Log Parser

Supported pipeline types:
  • Data Collector

The Log Parser processor parses log data in a field based on the specified log format. Use the Log Parser to process log data within the pipeline. To read log data directly from an origin system, you can use an origin that processes the log data format, such as File Tail or Kafka Multitopic Consumer.

When you configure Log Parser, you define the field that contains the log line and the field to contain the parsed fields.

You also define the format of the log data to be read, the maximum line length, and the character set of the data. You can configure the processor to retain the original line of the log and to ignore control characters.

If the record contains fields in addition to the field to be parsed, those fields are passed through by default. Parsed fields are written to the specified location, overwriting any existing data.

Log Formats

When you use Log Parser to parse log data, you define the format of the log files to be read.

You can use the following log formats:

Common Log Format
A standardized text format used by web servers to generate log files. Also known as the NCSA (National Center for Supercomputing Applications) Common Log format.
Combined Log Format
A standardized text format based on the common log format that includes additional information. Also known as the Apache/NCSA Combined Log Format.
Apache Error Log Format
The standardized error log format generated by the Apache HTTP Server 2.2.
Apache Access Log Custom Format
A customizable access log generated by the Apache HTTP Server 2.2. Use the Apache HTTP Server version 2.2 syntax to define the format of the log file.
Regular Expression
Use a regular expression to define the structure of log data, and then assign the field or fields represented by each group.
Use any valid regular expression.
Grok Pattern
Use a grok pattern to define the structure of log data. You can use the grok patterns supported by the Data Collector. You can also define a custom grok pattern and then use it as part of the log format.
For more information about supported grok patterns, see Defining Grok Patterns.
log4j
A customizable format generated by the Apache Log4j 1.2 logging utility. You can use the default format or specify a custom format. Use the Apache Log4j version 1.2 syntax to define the format of the log file.

Configuring a Log Parser Processor

Configure a Log Parser to parse log data in a field.

  1. In the Properties panel, on the General tab, configure the following properties:
    General Property Description
    Name Stage name.
    Description Optional description.
    Required Fields Fields that must include data for the record to be passed into the stage.
    Tip: You might include fields that the stage uses.

    Records that do not include all required fields are processed based on the error handling configured for the pipeline.

    Preconditions Conditions that must evaluate to TRUE to allow a record to enter the stage for processing. Click Add to create additional preconditions.

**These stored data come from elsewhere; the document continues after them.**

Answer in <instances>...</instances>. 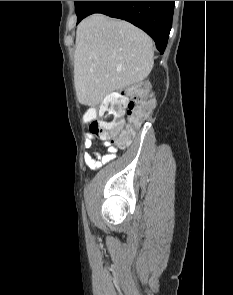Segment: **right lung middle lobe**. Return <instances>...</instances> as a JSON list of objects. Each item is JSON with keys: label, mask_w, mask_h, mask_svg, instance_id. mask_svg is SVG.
I'll list each match as a JSON object with an SVG mask.
<instances>
[{"label": "right lung middle lobe", "mask_w": 233, "mask_h": 295, "mask_svg": "<svg viewBox=\"0 0 233 295\" xmlns=\"http://www.w3.org/2000/svg\"><path fill=\"white\" fill-rule=\"evenodd\" d=\"M74 2H75V12L77 14V22H78L83 14L84 8L88 1H74Z\"/></svg>", "instance_id": "obj_1"}]
</instances>
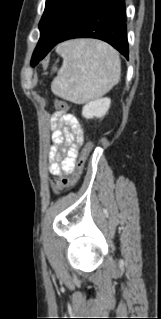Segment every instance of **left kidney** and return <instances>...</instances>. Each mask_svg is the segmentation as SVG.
Listing matches in <instances>:
<instances>
[{"label": "left kidney", "instance_id": "left-kidney-1", "mask_svg": "<svg viewBox=\"0 0 161 319\" xmlns=\"http://www.w3.org/2000/svg\"><path fill=\"white\" fill-rule=\"evenodd\" d=\"M111 100L107 97L88 102L83 106L82 115L86 119L102 118L110 108Z\"/></svg>", "mask_w": 161, "mask_h": 319}]
</instances>
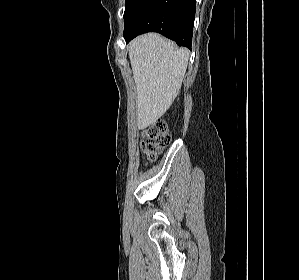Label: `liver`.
<instances>
[{
	"label": "liver",
	"mask_w": 299,
	"mask_h": 280,
	"mask_svg": "<svg viewBox=\"0 0 299 280\" xmlns=\"http://www.w3.org/2000/svg\"><path fill=\"white\" fill-rule=\"evenodd\" d=\"M129 58L137 94V127L154 124L172 105L187 69L189 50L157 33L134 39Z\"/></svg>",
	"instance_id": "6515ba94"
}]
</instances>
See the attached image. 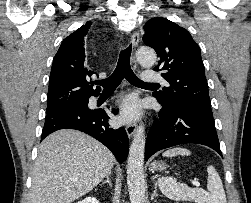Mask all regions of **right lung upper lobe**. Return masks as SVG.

    Records that do not meet all preconditions are processed based on the error handling configured for the stage.

    On Record Error Error record handling for the stage:
    • Discard - Discards the record.
    • Send to Error - Sends the record to the pipeline for error handling.
    • Stop Pipeline - Stops the pipeline. Not valid for cluster pipelines.
  2. On the Parse tab, configure the following properties:
    Log Parser Properties Description
    Field to Parse Field path that contains the log data to parse.
    New Parsed Field Field to act as the root field for the newly parsed fields.
  3. On the Data Format tab, configure the following properties:
    Data Format Properties Description
    Log Format Format of log data. Use one of the following formats:
    • Common Log Format
    • Combined Log Format
    • Apache Error Log Format
    • Apache Access Log Custom Format
    • Regular Expression
    • Grok Pattern
    • Log4j
    • Common Event Format (CEF)
    • Log Event Extended Format (LEEF)
    Max Line Length Maximum length of a log line. The processor truncates longer lines.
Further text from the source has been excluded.